↓↓↓

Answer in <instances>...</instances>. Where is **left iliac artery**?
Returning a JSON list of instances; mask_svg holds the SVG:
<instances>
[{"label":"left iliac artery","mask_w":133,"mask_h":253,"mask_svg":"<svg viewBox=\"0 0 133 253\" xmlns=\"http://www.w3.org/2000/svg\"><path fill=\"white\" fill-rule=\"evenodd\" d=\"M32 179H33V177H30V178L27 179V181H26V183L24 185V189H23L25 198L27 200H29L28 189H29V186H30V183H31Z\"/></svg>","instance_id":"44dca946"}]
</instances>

↑↑↑
↓↓↓

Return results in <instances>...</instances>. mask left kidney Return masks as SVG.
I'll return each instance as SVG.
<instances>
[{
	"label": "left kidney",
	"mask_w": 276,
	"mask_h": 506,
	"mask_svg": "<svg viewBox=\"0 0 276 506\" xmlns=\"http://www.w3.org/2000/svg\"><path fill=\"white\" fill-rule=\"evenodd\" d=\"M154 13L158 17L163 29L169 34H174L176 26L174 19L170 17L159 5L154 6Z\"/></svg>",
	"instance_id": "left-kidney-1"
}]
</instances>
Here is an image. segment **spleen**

↑↑↑

> WHAT IS EXPECTED
Beginning at the line with "Return results in" and ending at the line with "Here is an image. segment **spleen**", reproduce each line of the data above exactly, and add no other lines.

> SOLUTION TO THIS PROBLEM
Return results in <instances>...</instances>. mask left kidney Return masks as SVG.
I'll return each instance as SVG.
<instances>
[{
	"label": "left kidney",
	"mask_w": 276,
	"mask_h": 506,
	"mask_svg": "<svg viewBox=\"0 0 276 506\" xmlns=\"http://www.w3.org/2000/svg\"><path fill=\"white\" fill-rule=\"evenodd\" d=\"M154 13L158 17L163 29L169 34H174L176 26L174 19L170 17L159 5L154 6Z\"/></svg>",
	"instance_id": "left-kidney-1"
}]
</instances>
Here is an image. segment **spleen**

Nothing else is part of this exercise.